»»

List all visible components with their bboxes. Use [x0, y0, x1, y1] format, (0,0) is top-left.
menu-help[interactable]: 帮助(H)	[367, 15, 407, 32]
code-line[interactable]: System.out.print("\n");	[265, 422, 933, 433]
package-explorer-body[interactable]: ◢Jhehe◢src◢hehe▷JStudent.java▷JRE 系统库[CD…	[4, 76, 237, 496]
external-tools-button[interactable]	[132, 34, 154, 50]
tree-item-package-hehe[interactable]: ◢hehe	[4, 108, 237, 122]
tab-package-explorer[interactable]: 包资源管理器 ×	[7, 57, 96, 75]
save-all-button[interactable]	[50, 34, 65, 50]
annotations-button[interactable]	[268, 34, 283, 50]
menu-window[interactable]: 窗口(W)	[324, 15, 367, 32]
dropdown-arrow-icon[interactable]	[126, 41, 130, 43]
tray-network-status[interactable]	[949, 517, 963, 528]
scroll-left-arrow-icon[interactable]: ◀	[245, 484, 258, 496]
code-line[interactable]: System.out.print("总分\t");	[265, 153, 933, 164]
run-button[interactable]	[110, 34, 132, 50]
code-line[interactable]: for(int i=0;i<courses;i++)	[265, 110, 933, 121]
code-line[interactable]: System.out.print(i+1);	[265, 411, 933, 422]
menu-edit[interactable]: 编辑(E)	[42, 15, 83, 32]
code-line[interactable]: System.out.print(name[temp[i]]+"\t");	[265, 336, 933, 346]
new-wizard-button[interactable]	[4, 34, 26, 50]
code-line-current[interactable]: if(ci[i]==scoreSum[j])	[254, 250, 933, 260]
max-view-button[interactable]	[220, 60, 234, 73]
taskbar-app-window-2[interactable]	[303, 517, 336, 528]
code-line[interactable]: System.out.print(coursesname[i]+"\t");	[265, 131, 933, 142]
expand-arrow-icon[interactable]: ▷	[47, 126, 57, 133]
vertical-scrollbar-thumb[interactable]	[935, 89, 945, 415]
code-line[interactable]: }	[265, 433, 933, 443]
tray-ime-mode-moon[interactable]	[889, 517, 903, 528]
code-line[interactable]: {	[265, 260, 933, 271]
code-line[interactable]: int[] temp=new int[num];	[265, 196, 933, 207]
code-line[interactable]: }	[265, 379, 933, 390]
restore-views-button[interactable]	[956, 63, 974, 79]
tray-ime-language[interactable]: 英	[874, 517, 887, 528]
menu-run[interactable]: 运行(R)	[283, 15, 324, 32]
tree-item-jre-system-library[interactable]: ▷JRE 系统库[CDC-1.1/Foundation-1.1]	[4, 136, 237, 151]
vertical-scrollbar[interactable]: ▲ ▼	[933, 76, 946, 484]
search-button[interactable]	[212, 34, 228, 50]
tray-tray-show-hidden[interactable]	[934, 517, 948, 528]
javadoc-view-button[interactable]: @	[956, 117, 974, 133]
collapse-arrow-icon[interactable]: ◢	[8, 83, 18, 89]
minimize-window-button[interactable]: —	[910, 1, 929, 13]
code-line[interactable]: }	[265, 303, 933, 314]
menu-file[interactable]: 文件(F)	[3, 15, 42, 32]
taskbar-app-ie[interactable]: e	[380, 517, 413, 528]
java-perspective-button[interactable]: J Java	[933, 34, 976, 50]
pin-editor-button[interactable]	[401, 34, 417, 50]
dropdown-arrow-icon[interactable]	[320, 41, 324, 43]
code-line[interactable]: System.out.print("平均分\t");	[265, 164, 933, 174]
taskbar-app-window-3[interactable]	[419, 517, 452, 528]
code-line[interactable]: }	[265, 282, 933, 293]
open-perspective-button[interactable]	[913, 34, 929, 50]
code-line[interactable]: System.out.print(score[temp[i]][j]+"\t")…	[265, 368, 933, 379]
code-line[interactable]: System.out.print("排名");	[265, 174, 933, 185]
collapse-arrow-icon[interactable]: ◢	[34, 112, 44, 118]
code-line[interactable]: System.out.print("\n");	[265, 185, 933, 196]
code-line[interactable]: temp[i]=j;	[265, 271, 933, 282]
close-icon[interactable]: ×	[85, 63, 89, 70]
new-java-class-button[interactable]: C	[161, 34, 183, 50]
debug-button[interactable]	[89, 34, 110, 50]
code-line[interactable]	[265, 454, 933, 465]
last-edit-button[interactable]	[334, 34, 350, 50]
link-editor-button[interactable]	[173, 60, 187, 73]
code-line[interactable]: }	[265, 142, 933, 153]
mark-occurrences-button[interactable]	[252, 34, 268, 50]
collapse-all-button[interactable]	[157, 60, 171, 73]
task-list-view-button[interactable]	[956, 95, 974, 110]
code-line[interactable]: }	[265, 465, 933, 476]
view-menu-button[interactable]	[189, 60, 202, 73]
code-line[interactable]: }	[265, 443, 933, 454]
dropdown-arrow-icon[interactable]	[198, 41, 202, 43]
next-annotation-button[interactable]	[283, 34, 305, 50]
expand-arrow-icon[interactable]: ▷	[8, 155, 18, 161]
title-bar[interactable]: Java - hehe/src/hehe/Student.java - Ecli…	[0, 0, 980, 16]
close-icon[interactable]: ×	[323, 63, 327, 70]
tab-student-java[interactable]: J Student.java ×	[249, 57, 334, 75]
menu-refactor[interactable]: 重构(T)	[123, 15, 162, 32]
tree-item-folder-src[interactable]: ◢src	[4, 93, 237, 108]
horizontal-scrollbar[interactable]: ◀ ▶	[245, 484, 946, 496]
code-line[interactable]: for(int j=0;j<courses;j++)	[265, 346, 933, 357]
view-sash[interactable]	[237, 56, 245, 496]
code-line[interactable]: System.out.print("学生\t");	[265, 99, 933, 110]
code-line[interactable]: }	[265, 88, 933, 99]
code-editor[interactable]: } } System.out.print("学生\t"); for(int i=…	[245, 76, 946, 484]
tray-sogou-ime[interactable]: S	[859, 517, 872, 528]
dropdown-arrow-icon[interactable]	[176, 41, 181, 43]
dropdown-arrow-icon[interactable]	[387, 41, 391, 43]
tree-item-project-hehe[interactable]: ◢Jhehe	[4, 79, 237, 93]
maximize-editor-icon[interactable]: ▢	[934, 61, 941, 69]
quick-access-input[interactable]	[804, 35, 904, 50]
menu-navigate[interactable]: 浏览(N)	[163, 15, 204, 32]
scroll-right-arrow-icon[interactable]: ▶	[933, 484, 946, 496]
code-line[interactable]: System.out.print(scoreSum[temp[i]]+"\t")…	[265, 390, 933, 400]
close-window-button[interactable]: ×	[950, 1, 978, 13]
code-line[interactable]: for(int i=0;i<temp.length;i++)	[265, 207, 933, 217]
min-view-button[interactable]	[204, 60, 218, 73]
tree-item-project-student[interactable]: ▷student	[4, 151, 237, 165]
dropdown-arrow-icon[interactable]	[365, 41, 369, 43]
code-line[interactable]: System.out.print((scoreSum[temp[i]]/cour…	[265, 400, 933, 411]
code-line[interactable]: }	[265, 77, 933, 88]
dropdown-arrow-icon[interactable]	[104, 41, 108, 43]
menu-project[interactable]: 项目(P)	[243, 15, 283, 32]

««

*Your instructions*
Search the material for the word "package". Each line where it is found must be copied.

*Exercise answer*
package-explorer-body[interactable]: ◢Jhehe◢src◢hehe▷JStudent.java▷JRE 系统库[CD…	[4, 76, 237, 496]
tree-item-package-hehe[interactable]: ◢hehe	[4, 108, 237, 122]
tab-package-explorer[interactable]: 包资源管理器 ×	[7, 57, 96, 75]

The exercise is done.